With tablet, Microsoft takes aim at hardware missteps

The New York Times further fans the flames of the emerging uneasiness between Microsoft and its hardware partners. As the paper reports, Microsoft decided it needed to get into the hardware game (with Surface) after the utter failure of HP's Slate 500 Windows 7 tablet. "Microsoft worked with other hardware partners to devise products that would be competitive with the iPad, but it ran into disagreements over designs and prices. 'Faith had been lost' at Microsoft in its hardware partners, including by Steven Sinofsky, the powerful president of Microsoft's Windows division, according to former Microsoft executive." The biggest news is not Surface itself. It's the changing industry it represents. Microsoft failed to deliver capable smartphone/tablet software, which pissed off OEMs, who, in turn, turned to Android (and webOS for HP) - which in turn pissed off Microsoft, leading to Surface. Had Microsoft gotten its act together sooner, we'd have had far better OEM products.

Microsoft’s developer problem

Two links to Marco Arment within a few days? Well, if you make good points: "Many Windows developers were upset that iOS development had to be done on a Mac, but it didn't hurt Apple: the most important developers for iOS apps were already using Macs. But the success of Windows 8 and Windows Phone in the consumer space requires many of those consumer-product developers, now entrenched in the Apple ecosystem, to care so much about Windows development that they want to use Windows to develop for it. How likely is that?" As usual a bit too Apple-centric (he implies - as explicit as possible while still being implicit - that only iOS developers can create great applications), but his point still stands. Judging by the abysmal quality of Microsoft's own Metro applications (Mail, Video, Music, People, IE10, etc.), even Microsoft doesn't know how to create great Metro applications.

AnandTech reviews MacBook Pro with retina display

The only review that matters - as detailed and in-depth as ever. "I'm giving the MacBook Pro with Retina Display our bronze Editor's Choice award. Making it the first Mac to ever receive one. It would have been a silver had the software story been even stronger (iWork, Mountain Lion, Office and Photoshop being ready at launch would have been a feat worth rewarding). And it would have been a gold had Apple been able to deliver all of that but without sacrificing end-user upgradability." The device has performance issues which Mountain Lion will address (to a degree), but for the rest, AnandTech's review details - without being pro or anti-anything - just how good this new MBP really is. As a sidenote, Windows 8 on the retina display further confirms the classic desktop is dead to Microsoft: it still can't handle high-DPI displays properly. With the desktop going the way of the dodo, why would the company make it so?
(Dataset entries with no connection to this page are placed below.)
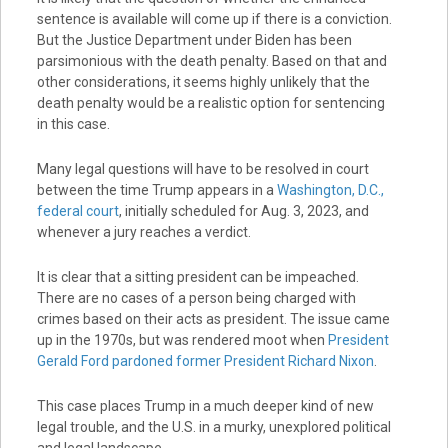
sentence is available will come up if there is a conviction.
But the Justice Department under Biden has been
parsimonious with the death penalty. Based on that and
other considerations, it seems highly unlikely that the
death penalty would be a realistic option for sentencing
in this case.
Many legal questions will have to be resolved in court
between the time Trump appears in a
Washington, D.C.,
federal court
, initially scheduled for Aug. 3, 2023, and
whenever a jury reaches a verdict.
It is clear that a sitting president can be impeached.
There are no cases of a person being charged with
crimes based on their acts as president. The issue came
up in the 1970s, but was rendered moot when
President
Gerald Ford pardoned former President Richard Nixon
.
This case places Trump in a much deeper kind of new
legal trouble, and the U.S. in a murky, unexplored political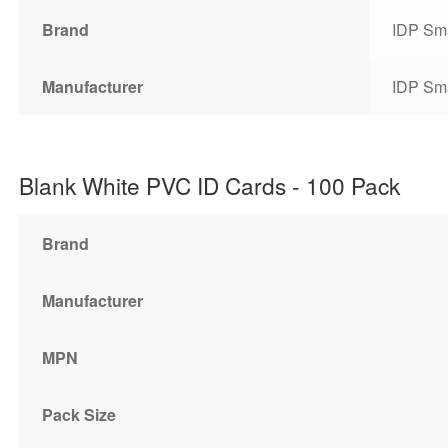
Brand
IDP Sm
Manufacturer
IDP Sm
Blank White PVC ID Cards - 100 Pack
Brand
Manufacturer
MPN
Pack Size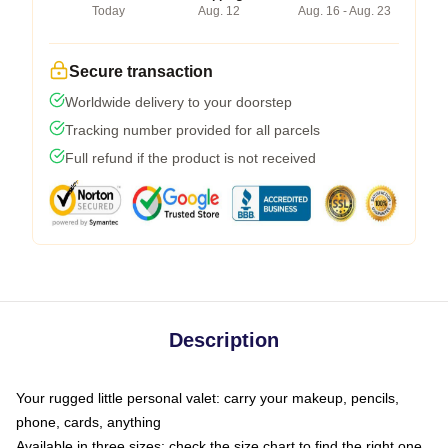
Today
Aug. 12
Aug. 16 - Aug. 23
Secure transaction
Worldwide delivery to your doorstep
Tracking number provided for all parcels
Full refund if the product is not received
Description
Your rugged little personal valet: carry your makeup, pencils,
phone, cards, anything
Available in three sizes: check the size chart to find the right one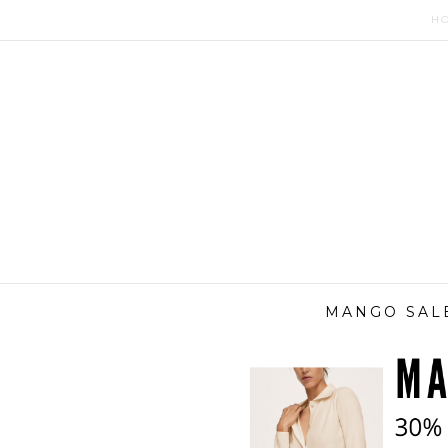
H
MANGO SALE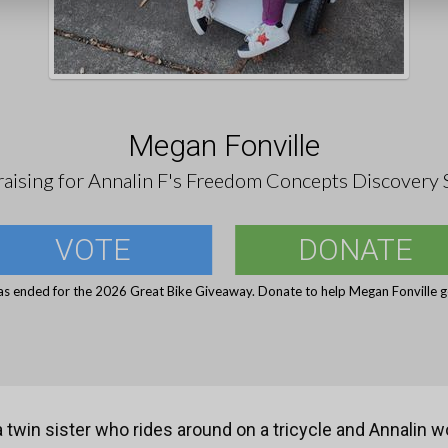
Megan Fonville
aising for Annalin F's Freedom Concepts Discovery 
VOTE
DONATE
as ended for the 2026 Great Bike Giveaway. Donate to help Megan Fonville ge
 twin sister who rides around on a tricycle and Annalin wo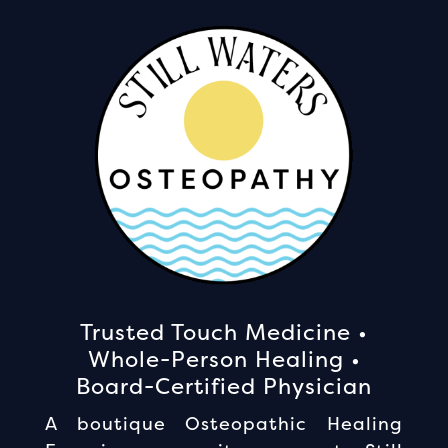
Trusted Touch Medicine •
Whole-Person Healing •
Board-Certified Physician
A boutique Osteopathic Healing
UEFI Secure Boot and Ubuntu

After Fedora, Ubuntu has now also announced how it's going to handle the nonsense called "Secure" Boot. The gist: they'll use the same key as Fedora, but they claim they can't use GRUB2. "In the event that a manufacturer makes a mistake and delivers a locked-down system with a GRUB 2 image signed by the Ubuntu key, we have not been able to find legal guidance that we wouldn't then be required by the terms of the GPLv3 to disclose our private key in order that users can install a modified boot loader. At that point our certificates would of course be revoked and everyone would end up worse off." So, they're going to use the more liberally licensed efilinux loader from Intel. Only the bootloader will be signed; the kernel will not.